In fishes, not only are teeth found on the jawbone, but sometimes also on other bones which border upon the cavity of the mouth; they are found on the palatine bone, or roof-plate of the mouth, and, still more strange, upon bones which belong to the "hyoid apparatus," or skeleton of the gills (see [above]). The latter may form a set of throat-teeth, which are used for grinders, while the jaw-teeth are used for biting. Among the Carps, the jaw-teeth are reduced, and the fish depends upon its throat-teeth only. In the Wrasses, one pair of the bones that bear throat-teeth (the inferior pharyngeal bones) are fused, so as to form a stronger apparatus: and from this circumstance, the group of Fishes to which they belong has been given the name of Pharyngognathi, fishes possessing throat-jaws. They have, however, biting teeth as well, in the true jaws. The grinding teeth are apparently used for consuming the food in a leisurely manner when once it has been taken into the mouth.

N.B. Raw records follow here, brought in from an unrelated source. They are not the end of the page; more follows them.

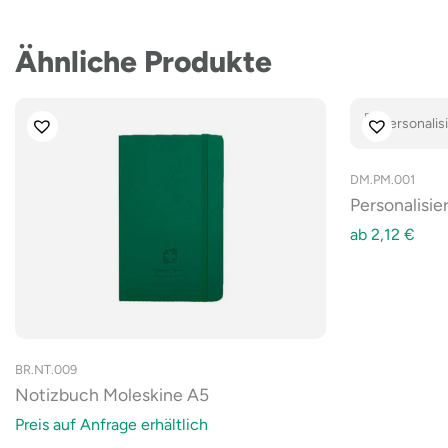
Ähnliche Produkte
DM.PM.001
Personalisi
ab
2,12
€
BR.NT.009
Notizbuch Moleskine A5
Preis auf Anfrage erhältlich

A curious circumstance in connection with these "throat-jaws" is, that they produce musical sounds. Fishes have other means, however, of producing a voice—usually by means of the swimming-bladder and muscles in connection with it. Probably they are able, to some extent, to effect communication with each other in this way.
It has already been stated that teeth, in their primitive form, are to be regarded as skin-structures. Certain fish, which are looked upon as ancestral types, have, dispersed throughout the skin, a number of bony plates, or granules (placoid scales), more or less formidable, and tipped with a hard enamel-like substance. Teeth are regarded as but a special form of these. But if they are skin-structures, how come they in the mouth and throat? Because the mouth and throat are lined by an ingrowth from the external skin; the origin and growth of this is seen in the embryo.

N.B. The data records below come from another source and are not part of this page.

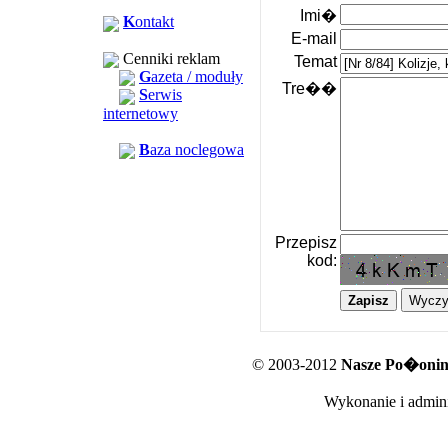
Imi�
K
ontakt
E-mail
Cenniki reklam
Temat
G
azeta / moduły
Tre��
S
erwis
internetowy
B
aza noclegowa
Przepisz
kod:
© 2003-2012
Nasze Po�oniny
Wykonanie i admini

In the Mammalia the teeth, though restricted in number, attain the greatest possible variety of form, so that the jaws of different but allied species may be distinguished by their teeth.
Let us now return to the lowest vertebrate of all, which has a large notochord and no bones. This is the Amphioxus, the Lancelet. Amphioxus has no bones whatever, and no head, in the sense in which we usually employ that term; that is to say, most of the structures which we see in the vertebrate head are undeveloped. The peculiarities of the structure of Amphioxus are many. Among them may be named the curious gills: these form a sort of basket-work along the sides of the throat, which at first sight bears little resemblance to the gills of fishes, and reminds us of those of Ascidians. The gills lead also, as in Ascidians, to another cavity, the Atrial chamber. This basket-work is formed, however, by the subdivision of the primary pairs of gills. These are very numerous, ninety pairs being sometimes named as the number. They cut up the wall of the throat to such an extent, that additional supporting bars are needed to strengthen it; and, by the formation of these, both in parallel and in transverse directions to the primary partitions, the "basket-work" is produced, as the growth of the animal proceeds.

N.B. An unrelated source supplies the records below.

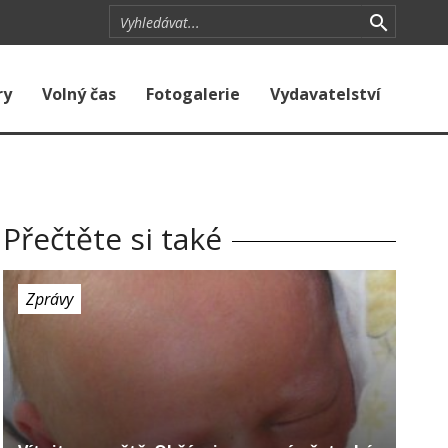
ry
Volný čas
Fotogalerie
Vydavatelství
Přečtěte si také
Zprávy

The primitive nature of the notochord is, however, perhaps the most striking feature of Amphioxus. The chord passes to the front of the animal's snout—head it can hardly be called—instead of ending in the middle of the brain, as in true vertebrates, for there is, indeed, no "brain" of any extent to lie in front of it; and the notochord, together with the spinal cord itself, have no other protection than a fibrous sheath. The spinal column is thus entirely absent, except so far as it may be regarded as represented by this thin sheath.